[Problem to solve] Only the pictures are to be left out; write out the rest of the data exactly.
%%
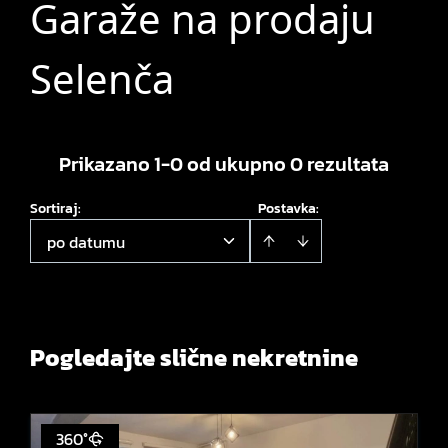
Garaže na prodaju
Selenča
Prikazano 1-0 od ukupno 0 rezultata
Sortiraj
:
Postavka:
po datumu
Pogledajte slične nekretnine
360°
%%
[Response for this exercise]
Garaže na prodaju
Selenča
Prikazano 1-0 od ukupno 0 rezultata
Sortiraj
:
Postavka:
po datumu
Pogledajte slične nekretnine
360°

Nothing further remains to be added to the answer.